Chroniques d'un libraire désenchanté
Le moins évident, lorsqu'on débute un nouveau métier,
c'est de prendre des initiatives car, d'une part, on ne connaît jamais assez le
boulot pour se permettre de détourner les directives du patron, du premier
vendeur ou même des autres vendeurs, même si ces directives semblent erronées
puisqu'elles vous ralentissent manifestement au cours d'une action que vous ne
maîtriserez de toute manière pas mieux ainsi.

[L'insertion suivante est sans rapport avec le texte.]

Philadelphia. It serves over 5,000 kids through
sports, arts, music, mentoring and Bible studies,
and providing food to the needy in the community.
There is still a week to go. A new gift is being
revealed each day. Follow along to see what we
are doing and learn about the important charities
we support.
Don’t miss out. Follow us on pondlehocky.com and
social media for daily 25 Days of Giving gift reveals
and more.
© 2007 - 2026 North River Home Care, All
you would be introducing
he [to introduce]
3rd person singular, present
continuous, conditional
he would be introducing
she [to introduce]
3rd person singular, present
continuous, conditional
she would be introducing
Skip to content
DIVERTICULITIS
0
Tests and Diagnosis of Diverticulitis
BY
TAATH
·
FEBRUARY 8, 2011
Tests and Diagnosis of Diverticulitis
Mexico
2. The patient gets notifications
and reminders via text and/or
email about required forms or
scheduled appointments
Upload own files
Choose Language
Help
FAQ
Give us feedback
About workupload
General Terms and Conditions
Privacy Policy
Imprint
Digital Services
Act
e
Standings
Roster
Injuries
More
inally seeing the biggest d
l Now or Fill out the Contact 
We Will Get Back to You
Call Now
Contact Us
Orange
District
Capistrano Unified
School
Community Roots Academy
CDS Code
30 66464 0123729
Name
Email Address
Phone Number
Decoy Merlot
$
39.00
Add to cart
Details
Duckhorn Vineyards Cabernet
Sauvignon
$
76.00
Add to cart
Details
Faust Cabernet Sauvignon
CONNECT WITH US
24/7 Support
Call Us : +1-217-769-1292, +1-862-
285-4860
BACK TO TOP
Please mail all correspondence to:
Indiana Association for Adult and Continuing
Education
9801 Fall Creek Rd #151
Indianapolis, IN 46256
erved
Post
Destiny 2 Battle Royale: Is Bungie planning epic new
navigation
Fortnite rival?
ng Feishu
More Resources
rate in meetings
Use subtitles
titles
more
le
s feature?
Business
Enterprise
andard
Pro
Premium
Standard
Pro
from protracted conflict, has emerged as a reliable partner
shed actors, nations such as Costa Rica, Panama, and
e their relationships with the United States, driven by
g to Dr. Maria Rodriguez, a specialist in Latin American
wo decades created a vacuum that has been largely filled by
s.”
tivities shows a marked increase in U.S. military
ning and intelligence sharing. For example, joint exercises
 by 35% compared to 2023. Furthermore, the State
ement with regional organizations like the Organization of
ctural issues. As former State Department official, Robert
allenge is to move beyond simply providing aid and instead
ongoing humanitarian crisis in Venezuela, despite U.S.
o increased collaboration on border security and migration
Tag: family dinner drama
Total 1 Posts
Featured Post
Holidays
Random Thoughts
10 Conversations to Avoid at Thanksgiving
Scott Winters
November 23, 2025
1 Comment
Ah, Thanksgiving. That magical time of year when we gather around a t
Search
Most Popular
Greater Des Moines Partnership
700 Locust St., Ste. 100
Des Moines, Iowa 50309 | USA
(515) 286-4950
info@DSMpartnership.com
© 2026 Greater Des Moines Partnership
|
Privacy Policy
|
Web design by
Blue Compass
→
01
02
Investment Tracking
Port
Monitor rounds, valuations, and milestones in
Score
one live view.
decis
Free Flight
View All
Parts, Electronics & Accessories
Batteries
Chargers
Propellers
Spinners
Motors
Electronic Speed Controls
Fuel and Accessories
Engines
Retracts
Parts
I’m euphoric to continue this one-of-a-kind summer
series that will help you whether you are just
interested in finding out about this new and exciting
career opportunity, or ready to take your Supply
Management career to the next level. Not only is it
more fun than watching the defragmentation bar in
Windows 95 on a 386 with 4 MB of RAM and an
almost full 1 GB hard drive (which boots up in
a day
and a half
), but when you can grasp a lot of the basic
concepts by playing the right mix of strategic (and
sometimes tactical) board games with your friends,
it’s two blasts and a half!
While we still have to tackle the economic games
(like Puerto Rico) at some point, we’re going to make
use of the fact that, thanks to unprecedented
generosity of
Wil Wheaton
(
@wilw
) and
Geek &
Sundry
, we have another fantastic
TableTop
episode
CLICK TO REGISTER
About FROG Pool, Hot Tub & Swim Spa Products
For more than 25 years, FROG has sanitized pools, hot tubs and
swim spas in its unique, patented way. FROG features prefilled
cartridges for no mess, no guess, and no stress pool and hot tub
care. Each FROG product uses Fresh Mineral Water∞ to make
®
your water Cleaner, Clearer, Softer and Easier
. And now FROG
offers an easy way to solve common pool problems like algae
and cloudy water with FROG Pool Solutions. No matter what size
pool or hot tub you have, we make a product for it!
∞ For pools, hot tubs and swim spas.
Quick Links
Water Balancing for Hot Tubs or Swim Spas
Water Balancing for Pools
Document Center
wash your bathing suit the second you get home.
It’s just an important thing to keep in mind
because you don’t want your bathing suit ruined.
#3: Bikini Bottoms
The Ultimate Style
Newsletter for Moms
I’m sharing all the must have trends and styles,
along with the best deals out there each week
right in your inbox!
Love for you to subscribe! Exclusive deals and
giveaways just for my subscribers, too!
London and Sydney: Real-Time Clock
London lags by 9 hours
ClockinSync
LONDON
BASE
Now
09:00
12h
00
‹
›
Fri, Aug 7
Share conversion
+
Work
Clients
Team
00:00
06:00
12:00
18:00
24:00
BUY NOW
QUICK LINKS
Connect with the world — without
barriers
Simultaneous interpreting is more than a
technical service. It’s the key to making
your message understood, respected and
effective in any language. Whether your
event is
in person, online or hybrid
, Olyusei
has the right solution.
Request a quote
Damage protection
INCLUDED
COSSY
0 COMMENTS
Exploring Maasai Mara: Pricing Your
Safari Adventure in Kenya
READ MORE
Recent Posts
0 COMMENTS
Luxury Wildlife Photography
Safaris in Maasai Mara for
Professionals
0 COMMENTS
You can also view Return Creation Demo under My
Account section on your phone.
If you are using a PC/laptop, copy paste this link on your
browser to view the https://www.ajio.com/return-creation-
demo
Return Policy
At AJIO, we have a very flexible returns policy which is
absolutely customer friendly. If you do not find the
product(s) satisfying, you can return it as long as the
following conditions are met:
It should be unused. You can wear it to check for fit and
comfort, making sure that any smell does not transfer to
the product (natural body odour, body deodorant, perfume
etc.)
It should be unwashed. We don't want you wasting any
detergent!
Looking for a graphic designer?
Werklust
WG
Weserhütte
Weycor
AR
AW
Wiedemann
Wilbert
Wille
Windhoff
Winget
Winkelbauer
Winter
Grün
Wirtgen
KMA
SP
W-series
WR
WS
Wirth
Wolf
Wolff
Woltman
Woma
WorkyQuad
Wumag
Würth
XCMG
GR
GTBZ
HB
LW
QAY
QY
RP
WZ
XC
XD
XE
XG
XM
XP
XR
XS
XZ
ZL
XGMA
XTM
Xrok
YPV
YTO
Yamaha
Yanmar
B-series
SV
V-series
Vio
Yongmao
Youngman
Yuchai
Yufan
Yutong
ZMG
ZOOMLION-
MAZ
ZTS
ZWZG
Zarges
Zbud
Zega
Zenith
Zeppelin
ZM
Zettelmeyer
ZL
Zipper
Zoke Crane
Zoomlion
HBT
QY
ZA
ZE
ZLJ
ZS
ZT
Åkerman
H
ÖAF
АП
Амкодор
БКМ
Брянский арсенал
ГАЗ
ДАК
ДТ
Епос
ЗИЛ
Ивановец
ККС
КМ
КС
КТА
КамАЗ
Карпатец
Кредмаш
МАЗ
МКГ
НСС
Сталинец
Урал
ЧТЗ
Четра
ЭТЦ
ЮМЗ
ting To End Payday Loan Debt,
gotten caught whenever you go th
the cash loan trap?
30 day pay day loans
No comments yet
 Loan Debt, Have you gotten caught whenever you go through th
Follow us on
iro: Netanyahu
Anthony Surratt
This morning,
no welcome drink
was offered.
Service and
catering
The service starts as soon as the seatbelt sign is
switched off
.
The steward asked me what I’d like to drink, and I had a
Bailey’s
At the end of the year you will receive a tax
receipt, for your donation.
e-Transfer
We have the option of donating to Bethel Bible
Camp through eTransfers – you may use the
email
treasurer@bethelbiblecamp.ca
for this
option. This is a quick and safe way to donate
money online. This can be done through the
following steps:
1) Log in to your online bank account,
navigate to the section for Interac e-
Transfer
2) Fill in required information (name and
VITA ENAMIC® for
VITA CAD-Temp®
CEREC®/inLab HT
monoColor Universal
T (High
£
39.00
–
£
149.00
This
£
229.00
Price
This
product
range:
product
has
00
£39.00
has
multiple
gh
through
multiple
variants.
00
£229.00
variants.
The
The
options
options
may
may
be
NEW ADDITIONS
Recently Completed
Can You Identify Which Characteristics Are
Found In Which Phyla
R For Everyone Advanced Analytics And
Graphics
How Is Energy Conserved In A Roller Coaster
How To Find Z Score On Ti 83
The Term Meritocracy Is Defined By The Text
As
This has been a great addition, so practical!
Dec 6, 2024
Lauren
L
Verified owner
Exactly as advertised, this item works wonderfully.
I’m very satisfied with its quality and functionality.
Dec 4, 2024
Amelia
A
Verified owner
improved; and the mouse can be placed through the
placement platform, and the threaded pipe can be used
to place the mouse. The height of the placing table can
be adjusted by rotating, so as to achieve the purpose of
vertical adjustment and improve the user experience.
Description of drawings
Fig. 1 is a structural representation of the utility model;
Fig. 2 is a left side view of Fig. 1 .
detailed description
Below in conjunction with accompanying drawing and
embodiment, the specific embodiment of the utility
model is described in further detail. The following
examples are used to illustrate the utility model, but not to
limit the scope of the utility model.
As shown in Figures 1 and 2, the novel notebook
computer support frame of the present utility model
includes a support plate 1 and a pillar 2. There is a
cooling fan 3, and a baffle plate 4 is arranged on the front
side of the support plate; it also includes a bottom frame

Pire encore, alors que vous
débarquez depuis moins de quinze jours au cœur d'un univers littéraire qui,
avouons-le, vous est presque totalement inconnu – puisque, en effet, vous ne
lisez plus de livres depuis qu'une infime partie des revenus familiaux ne
s'insère plus dans votre poche pour vous permettre d'investir dans moult
articles audio-vidéo-littéro-cigaretto-visuel, c'est à dire, avouons-le, depuis
un ou deux ans en fait -, vous êtes totalement paumé au milieu de tous ces
livres, mais vous croyez pouvoir assumer, jusqu'à ce qu'un client, brandissant
dans sa droite l'objet diabolique qui conduira à votre perte, un livre, vous
demande nonchalamment, « Il est bien celui-là ? ».
Alors vous avez le choix ; forcer votre visage à devenir
blanc comme un cachet de Dafalgan et feindre tourner de l'oeil en tombant en
arrière et en prétextant, après vous être remis de la chute qui, elle, était
bien réelle, un malaise dû à des défaillances gastro-pulmonaires.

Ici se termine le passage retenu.